The 2000s and Beyond
By the time I became intimately familiar with Kazakhstan in 2005, the country had completed much of its own construction of the political and bureaucratic infrastructure that exists today. Building off of the systems and agencies it inherited from the Soviet Union, Kazakhstan has emerged as a country deeply changed by independence in only a few aspects of life. Russia to the north and Uzbekistan to the south offer elements for comparison, yet it’s difficult to prove which differences are caused by environmental (non-human, non-artificial) concerns and which by differences in political ideology. Kazakhstan had much less of the “change and reform” rhetoric implemented by Karimov in the 1990s, yet in many ways has had a far more dynamic and successful transition from Soviet models than any of the other Central Asian republics. Again, though, I would hesitate to suggest this is not directly related to Kazakhstan’s own mineral and agricultural wealth in comparison with that of Uzbekistan or Tajikistan. The fact that the ethnic tensions of Kazakhstan never caused a deeper rift may be not unrelated to this topic of economic wealth – the most peaceful multi-ethnic states are also the most affluent.
From my own experience in Uzbekistan in 2005, I can speak to personally hearing the city of Shymkent (or Chimkent, in Uzbek language) spoken of in lavish terms, being the city of market and commercial possibilities a short drive north of Uzbekistan’s much larger city and capital of Tashkent. Shymkent remains “wild” for many of Kazakhstan’s citizens, yet its economic successes and rise in power are undeniable, even to those who find it unsavory. Taraz, Taldykorgan, Aktobe, Atyrau – to name but a few – have all grown enormously in wealth and development since the 1980s. At that time, one might have mistaken downtown Navoiy or Angren in the Uzbek SSR with Atyrau or Aktobe. That is to say, those cities created and settled largely during the Soviet regime. Other, older cities of Kazakhstan that survived with large indigenous populations have remained the least changed – Turkestan, the ‘old town’ inside Shymkent, and my own ‘second home’ of Sayram. These are the cities that also have shown the most difficult with regards to seamlessly merging them with the post-independence version of Kazakhstan’s history.

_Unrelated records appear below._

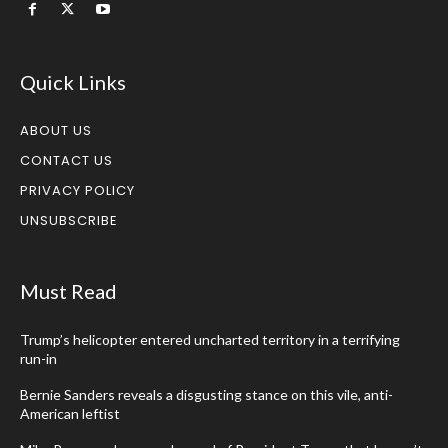
Quick Links
ABOUT US
CONTACT US
PRIVACY POLICY
UNSUBSCRIBE
Must Read
Trump’s helicopter entered uncharted territory in a terrifying
run-in
Bernie Sanders reveals a disgusting stance on this vile, anti-
American leftist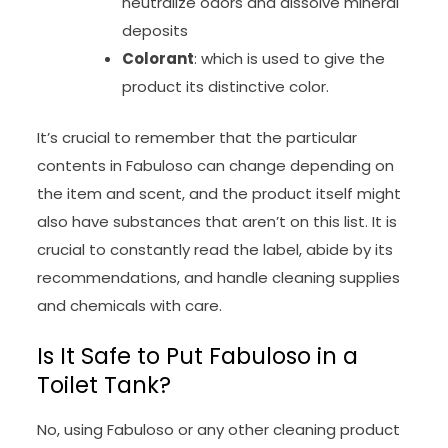
neutralize odors and dissolve mineral
deposits
Colorant
: which is used to give the
product its distinctive color.
It’s crucial to remember that the particular
contents in Fabuloso can change depending on
the item and scent, and the product itself might
also have substances that aren’t on this list. It is
crucial to constantly read the label, abide by its
recommendations, and handle cleaning supplies
and chemicals with care.
Is It Safe to Put Fabuloso in a
Toilet Tank?
No, using Fabuloso or any other cleaning product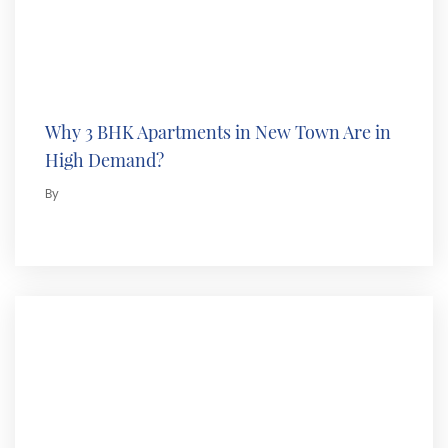
Why 3 BHK Apartments in New Town Are in
High Demand?
By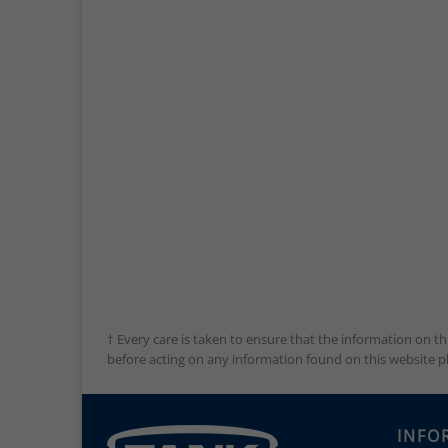
† Every care is taken to ensure that the information on th
before acting on any information found on this website plea
INFO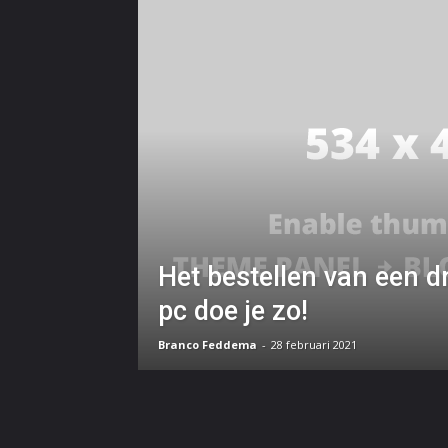
Het bestellen van een
pc doe je zo!
Branco Feddema
-
28 februari 2021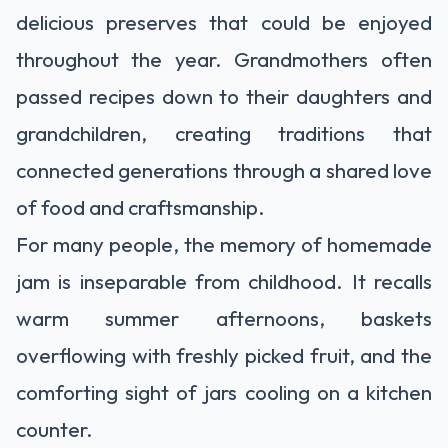
delicious preserves that could be enjoyed
throughout the year. Grandmothers often
passed recipes down to their daughters and
grandchildren, creating traditions that
connected generations through a shared love
of food and craftsmanship.
For many people, the memory of homemade
jam is inseparable from childhood. It recalls
warm summer afternoons, baskets
overflowing with freshly picked fruit, and the
comforting sight of jars cooling on a kitchen
counter.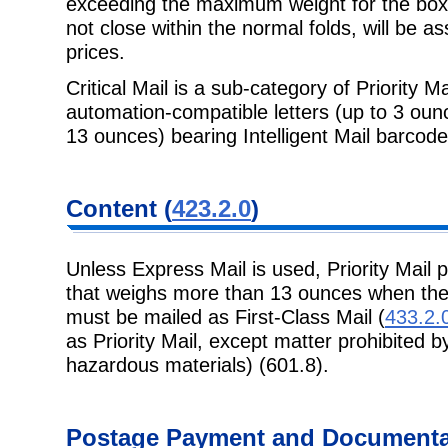
exceeding
the maximum weight for the box 
not close within the normal folds, will be 
prices.
Critical Mail is a sub-category of Priority Ma
automation-compatible letters (up to 3
ounc
13 ounces) bearing Intelligent Mail barcode
Content
(
423.2.0
)
Unless Express Mail is used, Priority Mail p
that weighs more than 13 ounces
when the
must be mailed as First-Class Mail (
433.2.
as Priority Mail, except matter prohibited b
hazardous materials) (601.8).
Postage
Payment and Documentat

This retrospective is united by a common thread – the power of Nursultan Nazarbayev. Has the President and Father of Kazakhstan created something sustainable? I have no idea, but many opinions. It seems likely that as long as Kazakhstan maintains its economic potential, it will retain its political and other advantages over its neighbors to the south. At the same, its northern and eastern neighbors of power are likely to grow their own investments and interests in the region. I will not be surprised if a future president of Kazakhstan is as fluent in Chinese as he is in Russian and Kazakh. I will be surprised if that person is not male and not Kazakh.